The view rolls uninterrupted all the way to Homolje, with the road to the Monastery Gornjak leading along Mlava and past the famous restaurant with a trout farm, “Kod Rajka”. Situated right on the riverbank, it provides a morsel of trout that was snatched from the river just moments before it landed on the grill. Those tourists that prefer to spend a day at Ladne Vode, one of a dozen embanked cold springs rushing from Homolje to Mlava, will have an equally good experience of food and drink. This location is where about 5000 bikers from Europe will gather once again this summer, for a bikers’ music festival. A view of the cliffs, to the Monastery of Annunciation carved into the mountain side, takes us back to Middle Ages when monks, hiding from Turks, recorded all the events in Serbia at the time. They took refuge in the stone-carved secret rooms from the Monastery of Gorjak, the legacy of Prince Lazar Hrebeljanovic, which stands tall above the area, like some guardian of space and time. In the century old forests, the Monastery Gornjak fills the visitor with awe at its beauty, a sentry watching the ravine of the same name.

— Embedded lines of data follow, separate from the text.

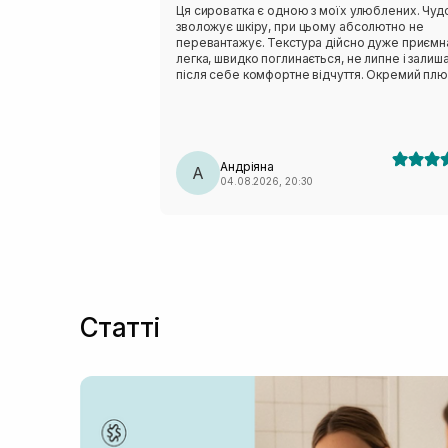
Ця сироватка є одною з моїх улюблених. Чуд
зволожує шкіру, при цьому абсолютно не
перевантажує. Текстура дійсно дуже приємн
легка, швидко поглинається, не липне і залиш
після себе комфортне відчуття. Окремий плю
це склад. Сироватка містить кераміди, сквала
пантенол, центелу, пептиди. Вони класно
відновлюють захисний бар’єр шкіри,
заспокоюють шкіру і утримують вологу. Шкод
що цю версію знімають з виробництва, але в
Андріяна
чекаю на оновлену формулу, по опису вона 
А
04.08.2026, 20:30
мала би підійти моїй шкірі🥹
Статті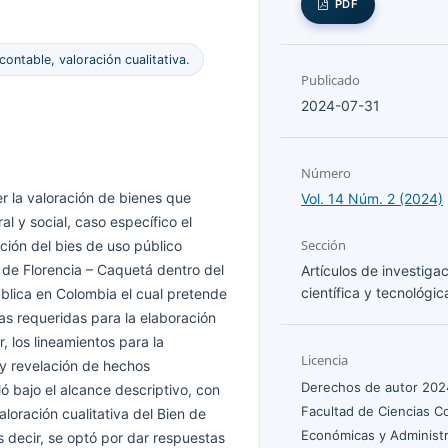
PDF
ontable, valoración cualitativa.
Publicado
2024-07-31
Número
r la valoración de bienes que
Vol. 14 Núm. 2 (2024)
l y social, caso específico el
Sección
ción del bies de uso público
 de Florencia – Caquetá dentro del
Artículos de investiga
científica y tecnológic
ública en Colombia el cual pretende
as requeridas para la elaboración
, los lineamientos para la
Licencia
 y revelación de hechos
Derechos de autor 202
ó bajo el alcance descriptivo, con
Facultad de Ciencias C
loración cualitativa del Bien de
Económicas y Administr
 decir, se optó por dar respuestas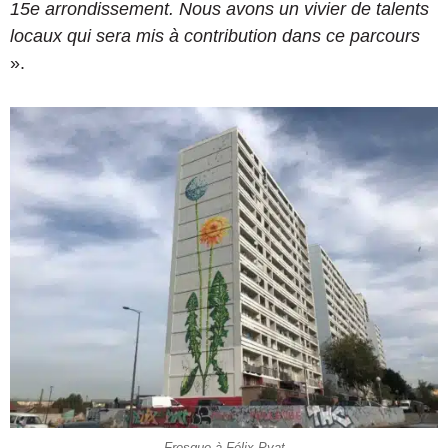
15e arrondissement. Nous avons un vivier de talents
locaux qui sera mis à contribution dans ce parcours
».
Fresque à Félix Pyat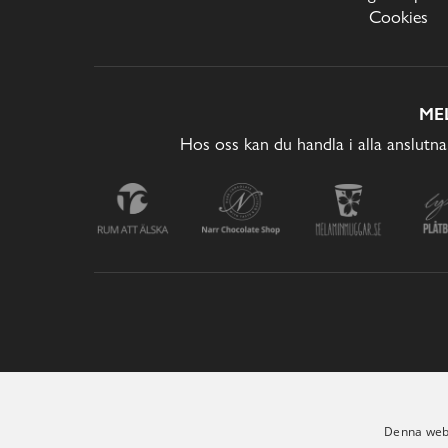
Cookies
ME
Hos oss kan du handla i alla anslutna
Denna webb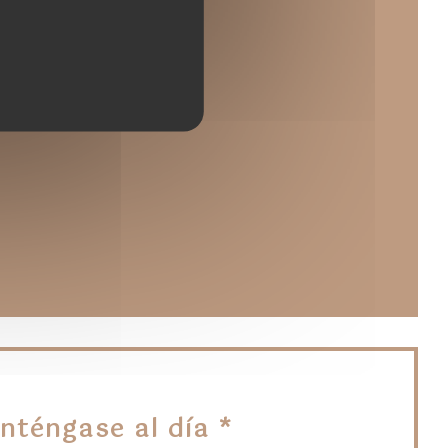
na nueva ventana))
a))
a ventana))
nténgase al día
*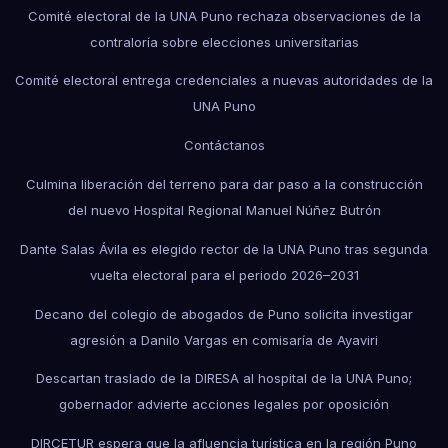
Comité electoral de la UNA Puno rechaza observaciones de la
contraloría sobre elecciones universitarias
Comité electoral entrega credenciales a nuevas autoridades de la
UNA Puno
Contáctanos
Culmina liberación del terreno para dar paso a la construcción
del nuevo Hospital Regional Manuel Núñez Butrón
Dante Salas Ávila es elegido rector de la UNA Puno tras segunda
vuelta electoral para el periodo 2026–2031
Decano del colegio de abogados de Puno solicita investigar
agresión a Danilo Vargas en comisaría de Ayaviri
Descartan traslado de la DIRESA al hospital de la UNA Puno;
gobernador advierte acciones legales por oposición
DIRCETUR espera que la afluencia turística en la región Puno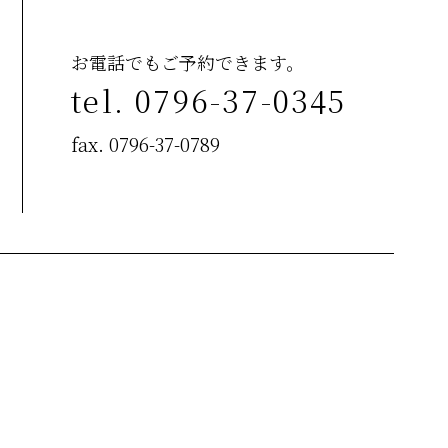
お電話でもご予約できます。
tel. 0796-37-0345
fax. 0796-37-0789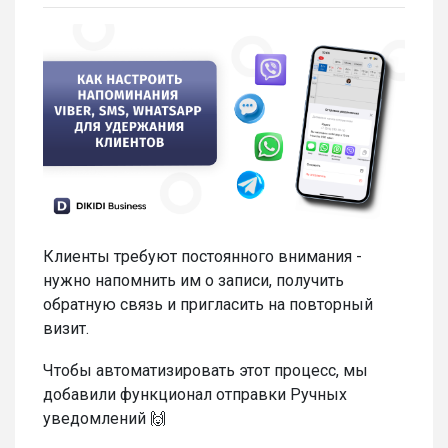
Клиенты требуют постоянного внимания -
нужно напомнить им о записи, получить
обратную связь и пригласить на повторный
визит.
Чтобы автоматизировать этот процесс, мы
добавили функционал отправки Ручных
уведомлений 🙌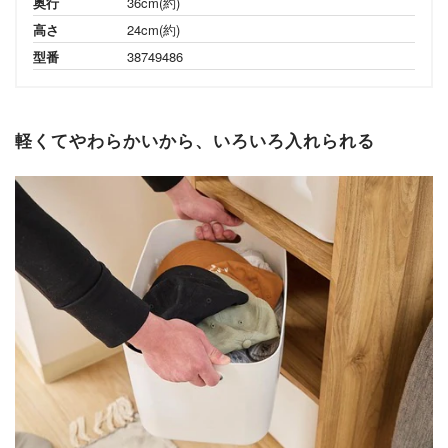
奥行
36cm(約)
高さ
24cm(約)
型番
38749486
軽くてやわらかいから、いろいろ入れられる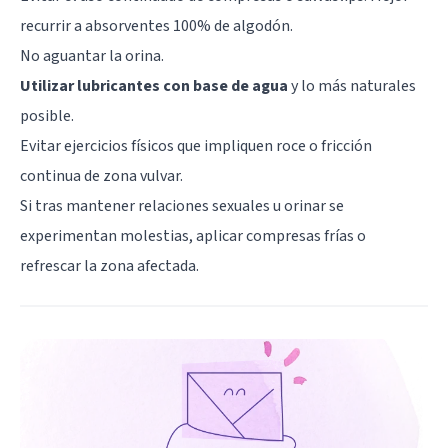
recurrir a absorventes 100% de algodón.
No aguantar la orina.
Utilizar lubricantes con base de agua
y lo más naturales
posible.
Evitar ejercicios físicos que impliquen roce o fricción
continua de zona vulvar.
Si tras mantener relaciones sexuales u orinar se
experimentan molestias, aplicar compresas frías o
refrescar la zona afectada.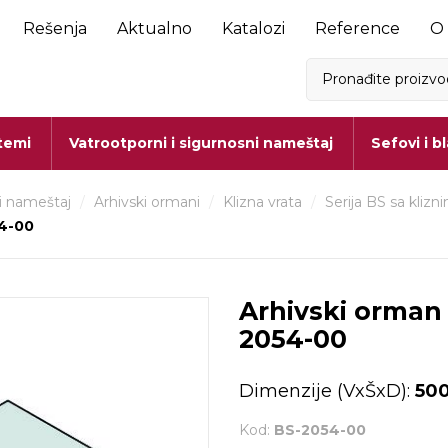
Rešenja
Aktualno
Katalozi
Reference
O
stemi
Vatrootporni i sigurnosni nameštaj
Sefovi i b
i nameštaj
/
Arhivski ormani
/
Klizna vrata
/
Serija BS sa klizn
54-00
Arhivski orman 
2054-00
Dimenzije (VxŠxD):
500
Kod:
BS-2054-00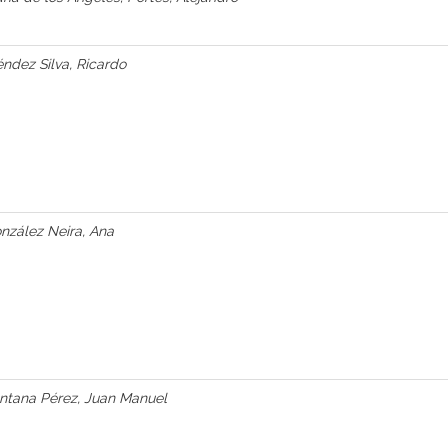
ndez Silva, Ricardo
nzález Neira, Ana
ntana Pérez, Juan Manuel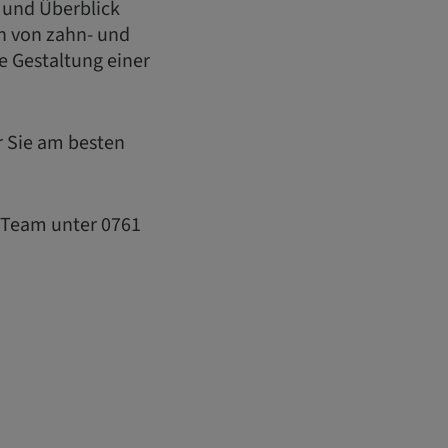
 und Überblick
n von zahn- und
e Gestaltung einer
ür Sie am besten
t Team unter 0761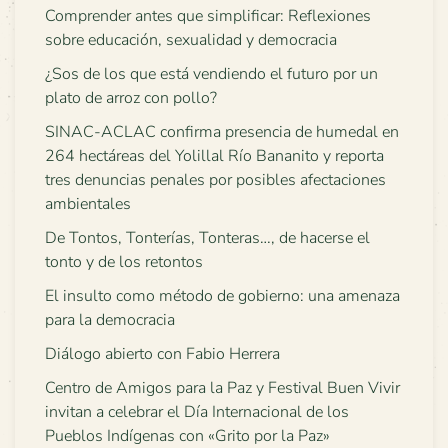
Comprender antes que simplificar: Reflexiones
sobre educación, sexualidad y democracia
¿Sos de los que está vendiendo el futuro por un
plato de arroz con pollo?
SINAC-ACLAC confirma presencia de humedal en
264 hectáreas del Yolillal Río Bananito y reporta
tres denuncias penales por posibles afectaciones
ambientales
De Tontos, Tonterías, Tonteras…, de hacerse el
tonto y de los retontos
El insulto como método de gobierno: una amenaza
para la democracia
Diálogo abierto con Fabio Herrera
Centro de Amigos para la Paz y Festival Buen Vivir
invitan a celebrar el Día Internacional de los
Pueblos Indígenas con «Grito por la Paz»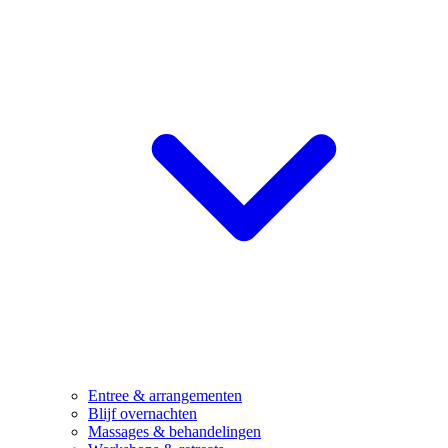
Entree & arrangementen
Blijf overnachten
Massages & behandelingen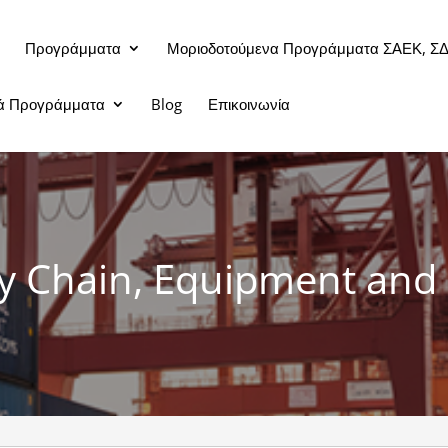
Προγράμματα
Μοριοδοτούμενα Προγράμματα ΣΑΕΚ, Σ
κά Προγράμματα
Blog
Επικοινωνία
y Chain, Equipment and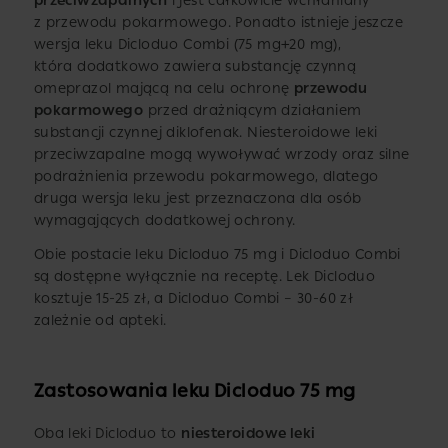
przeciwzapalnych
i jest całkowicie wchłaniany
z przewodu pokarmowego. Ponadto istnieje jeszcze
wersja leku Dicloduo Combi (75 mg+20 mg),
która dodatkowo zawiera substancję czynną
omeprazol mającą na celu ochronę
przewodu
pokarmowego
przed drażniącym działaniem
substancji czynnej diklofenak. Niesteroidowe leki
przeciwzapalne mogą wywoływać wrzody oraz silne
podrażnienia przewodu pokarmowego, dlatego
druga wersja leku jest przeznaczona dla osób
wymagających dodatkowej ochrony.
Obie postacie leku Dicloduo 75 mg i Dicloduo Combi
są dostępne wyłącznie na receptę. Lek Dicloduo
kosztuje 15-25 zł, a Dicloduo Combi – 30-60 zł
zależnie od apteki.
Zastosowania leku Dicloduo 75 mg
Oba leki Dicloduo to
niesteroidowe leki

It was named after a wind, and from the time of its completion in 1380, it has uninterruptedly served as a home for its monks. The oldest preserved churches are the church consecrated to the Presentation of the Blessed Virgin Mary and a small chapel consecrated to St. Nicolas, home to the most interesting frescoes. High along a cliff is a cave, the monastic cell of St. Gregory of Sinai, who founded the monastery and whose remains seem to be keeping a watch over this wondrous place. Gornjak is also famous for the tale of the medicinal waters of Djurdjevdan (St. George’s day), which only flow on this great holiday, causing long lines of vehicles, coming from all parts of the country, to wind up the roads to this place, which becomes as busy as a beehive. Built in the rock cliff of a ravine, at first the monastery was known as Zdrelo, which is also the name of the nearby village and famous spa RUC – Zdrelo.
photo: Ivan Strahinić
This is a true tourist hive. During a search for deposits of coal, so abundant in this area, medicinal hot water sprang from the bowels of the earth in 1986. For a long time, people would come to bathe in it and cover themselves in mud, as both were used with great success for therapeutic purposes. The water flowed freely into Mlava for years, before the family of Dragisa Milojevic, returning from Switzerland where they worked for many years and picked up on all the secrets and skills of high-end tourism, decided to turn things around. They merged the modern and the traditional into a tourist facility; they formed a market for the beekeepers of Kamenovo, but also the residents of nearby villages and their products, souvenirs…
Business and relaxation, melded into one, and the news of it travelled all the way to France, Italy, Germany, Bulgaria, from where it has attracted visitors… The central facility of this all-seasons aqua park with pools of thermal mineral water is the “Castle”, which takes the guests of the wellness and spa centre back into Roman and Byzantine times. The national restaurant holds true to the promise of its name, with a menu filled with healthy food from the farms of the Milojevic family, who surprise their guests with free salads. In RUC Zdrelo, whether they are staying there or not, the visitors will always be served with a glass of grape rakija – Loza – or cherry rakija, a glass of red or white wine from the family cellars, regardless of the time of day. The massive inflow of tourists to the aqua park had an impact on the entire area, with the development of small hotels and B&Bs, as well as numerous restaurants on the banks of streams rushing from Homolje, cutting across the plains on their swift journey to Mlava, which will take them all the way to Danube.